* _Your task_
Work out how many lines of the material contain the string "pour". Respond with the number only.

• • • • •

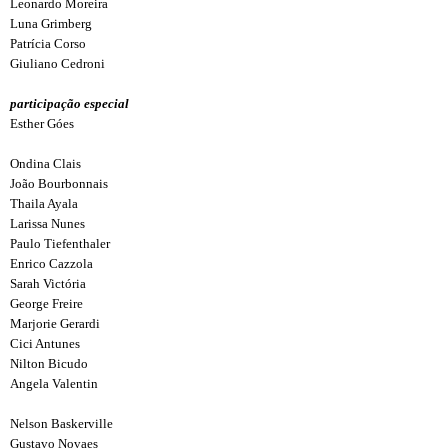
Leonardo Moreira
Luna Grimberg
Patrícia Corso
Giuliano Cedroni
participação especial
Esther Góes
Ondina Clais
João Bourbonnais
Thaila Ayala
Larissa Nunes
Paulo Tiefenthaler
Enrico Cazzola
Sarah Victória
George Freire
Marjorie Gerardi
Cici Antunes
Nilton Bicudo
Angela Valentin
Nelson Baskerville
Gustavo Novaes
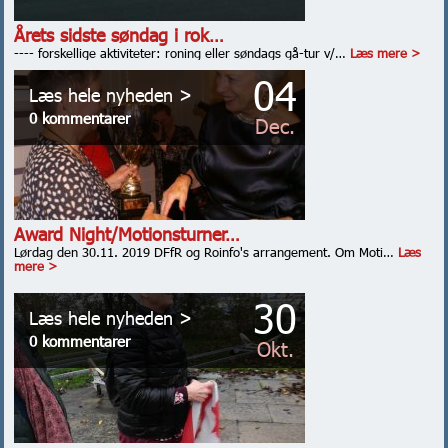
Årets sidste søndag i rok…
---- forskellige aktiviteter: roning eller søndags gå-tur v/…
Læs mere >
04
Læs hele nyheden >
0 kommentarer
Dec.
Award Night/Motionsturner…
Lørdag den 30.11. 2019 DFfR og Roinfo's arrangement. Om Moti…
Læs
mere >
30
Læs hele nyheden >
0 kommentarer
Okt.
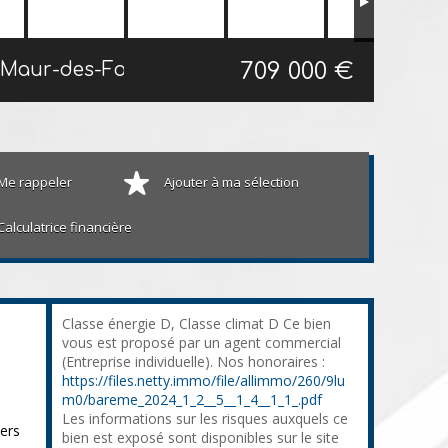
709 000 €
Maison individuelle Saint-Maur-des-Fossés
122 m²
Me rappeler
Ajouter à ma sélection
Calculatrice financière
Classe énergie D, Classe climat D Ce bien
vous est proposé par un agent commercial
(Entreprise individuelle). Nos honoraires :
https://files.netty.immo/file/allimmo/260/9lu
m0/bareme_2024_1_2__5__1_4__1_1_.pdf
Les informations sur les risques auxquels ce
iers
bien est exposé sont disponibles sur le site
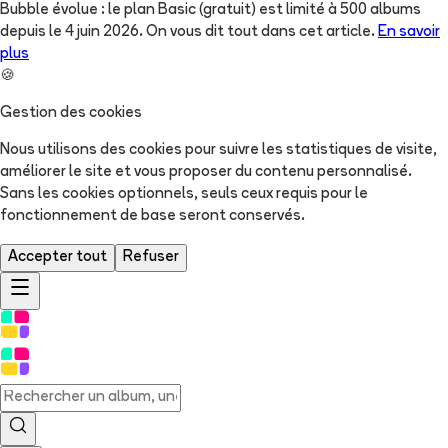
Bubble évolue : le plan Basic (gratuit) est limité à 500 albums
depuis le 4 juin 2026. On vous dit tout dans cet article.
En savoir
plus
🍪
Gestion des cookies
Nous utilisons des cookies pour suivre les statistiques de visite,
améliorer le site et vous proposer du contenu personnalisé.
Sans les cookies optionnels, seuls ceux requis pour le
fonctionnement de base seront conservés.
Accepter tout
Refuser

• • • • •

* _Reply to the task_
2